Potager de 50 m² : promesses sur le papier et réalité du porte-monnaie

Les relevés de jardiniers qui notent leurs récoltes donnent des ordres de grandeur. Sur 20 à 30 m², on constate souvent 100 à 200 € d’économies par an. Un jardin de 50 m² géré de façon classique tourne plutôt entre 250 et 400 €, quand 80 à 100 m² permettent 400 à 700 € d’achats évités.

Sur un ensemble intensif de 50 m² avec une serre de 15 m², on parle de 200 à 300 kg de légumes, valorisés 800 à 1 300 €, pour 500 à 1 000 € d’économies. Pour viser près de 500 € sur 50 m², il faut occuper chaque recoin et limiter une eau d’arrosage qui peut grimper à 1 500-3 000 litres en été.

Les cultures gagnantes pour transformer la terre en économies

Tous les légumes ne se valent pas. Les herbes aromatiques comme basilic, persil, coriandre ou sauge comptent parmi les plus rentables, très chères au kilo en magasin mais généreuses sur quelques mètres. Un pied de sauge officinale bouturé en segments de 8 à 10 cm dans un terreau léger à 18 °C reprend dans environ 80 % des cas en 3 à 4 semaines et donne une bordure productive du printemps à l’automne.

Même logique pour tomates, courgettes, poivrons, très productifs, ou pour les salades à couper qui repoussent. Haricots verts et petits pois frais prennent peu de place mais restent chers en rayon. À l’inverse, pommes de terre et oignons jaunes, bon marché et gourmands en surface, rapportent peu. Pour contenir les dépenses, les jardiniers privilégient semis maison, récupération de graines, compost d’épluchures, contenants recyclés, échanges de plants et eau de pluie.

Combien ça rapporte vraiment… et quel effort derrière les 500 €

En se basant sur les prix actuels de légumes bio ou de qualité équivalente, un potager de 50 m² bien entretenu entre mars et octobre permet une économie pouvant aller jusqu’à 520 € par an en 2026. Le calcul intègre graines, terreau et eau, surtout avec récupérateur. Dans les scénarios intensifs avec serre, la valeur des récoltes grimpe à 800-1 300 €, pour 500 à 1 000 € d’économies.
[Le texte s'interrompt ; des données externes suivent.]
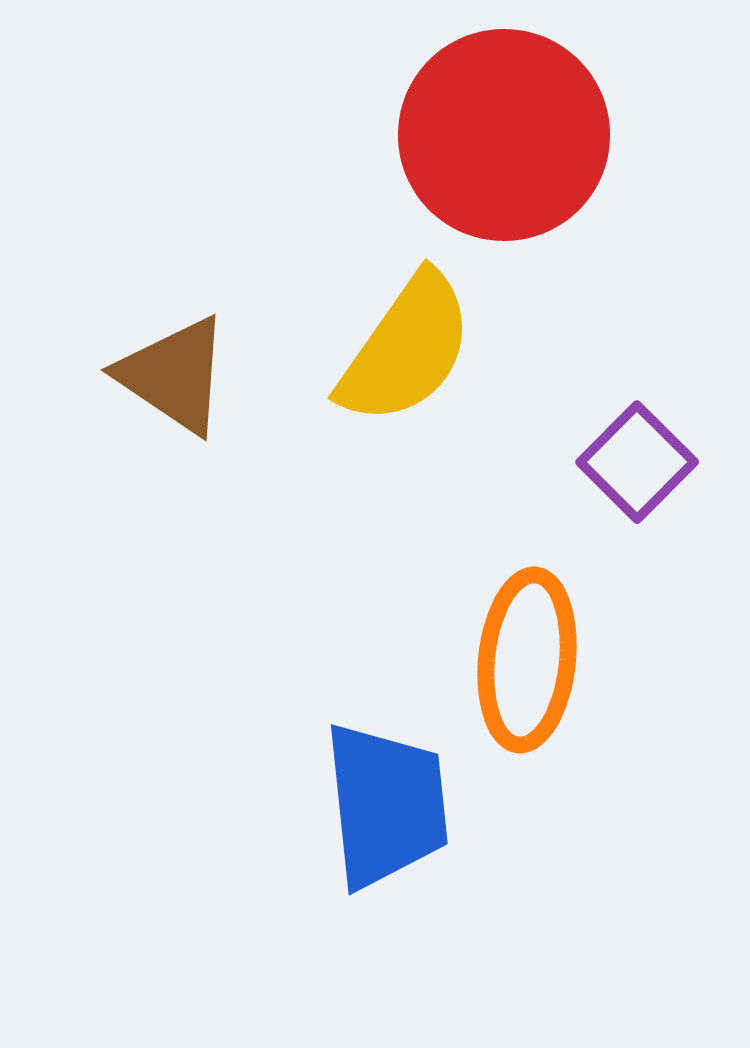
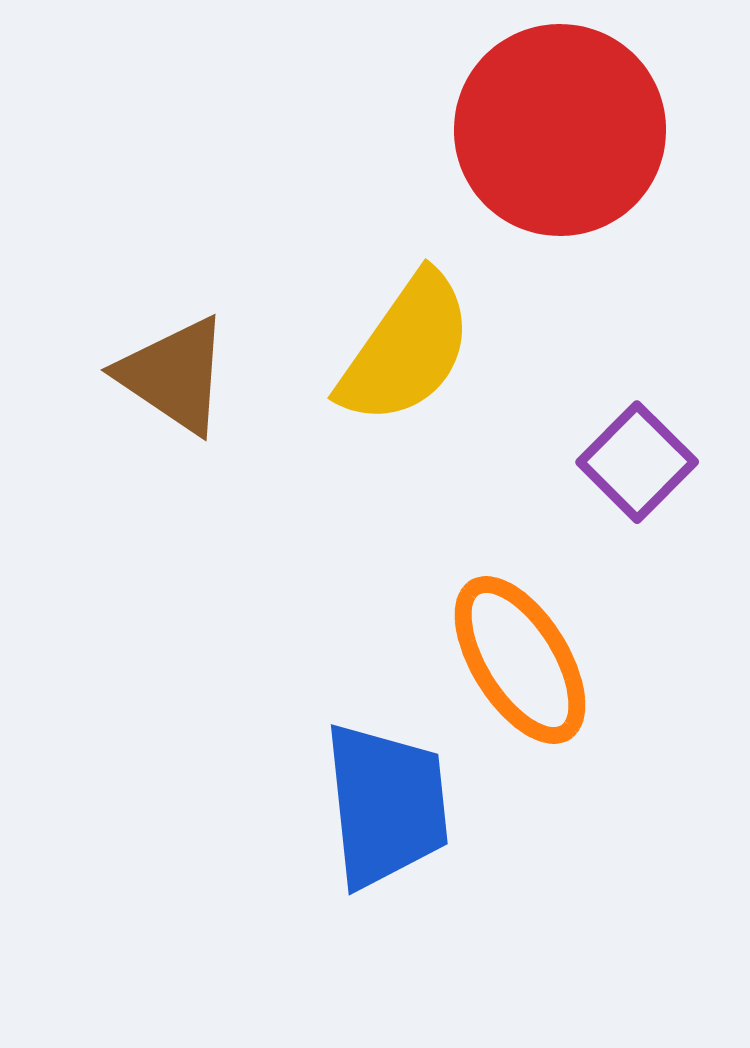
red circle: moved 56 px right, 5 px up
orange ellipse: moved 7 px left; rotated 38 degrees counterclockwise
Ces montants ne tombent pas du ciel. Un potager rentable demande 150 à 200 heures de travail par an, dont l’essentiel entre avril et septembre, soit en moyenne 2 à 4 heures par semaine pour semer, désherber, arroser. Beaucoup y voient une double récompense : l’économie sur les courses s’ajoute à celle d’une inscription en salle de sport, le jardinage tenant lieu d’entraînement en plein air.

Sources

En bref

  • En 2026, une famille française cultive un potager de 50 m² de mars à octobre pour mesurer l’impact réel sur son budget alimentaire.
  • Les relevés de récoltes, croisés aux prix de légumes bio, montrent des économies potentielles significatives mais dépendantes des cultures choisies et de l’organisation.
  • Entre coûts cachés, effort hebdomadaire et astuce des aromatiques, la rentabilité finale du potager réserve pourtant un résultat moins évident qu’espéré.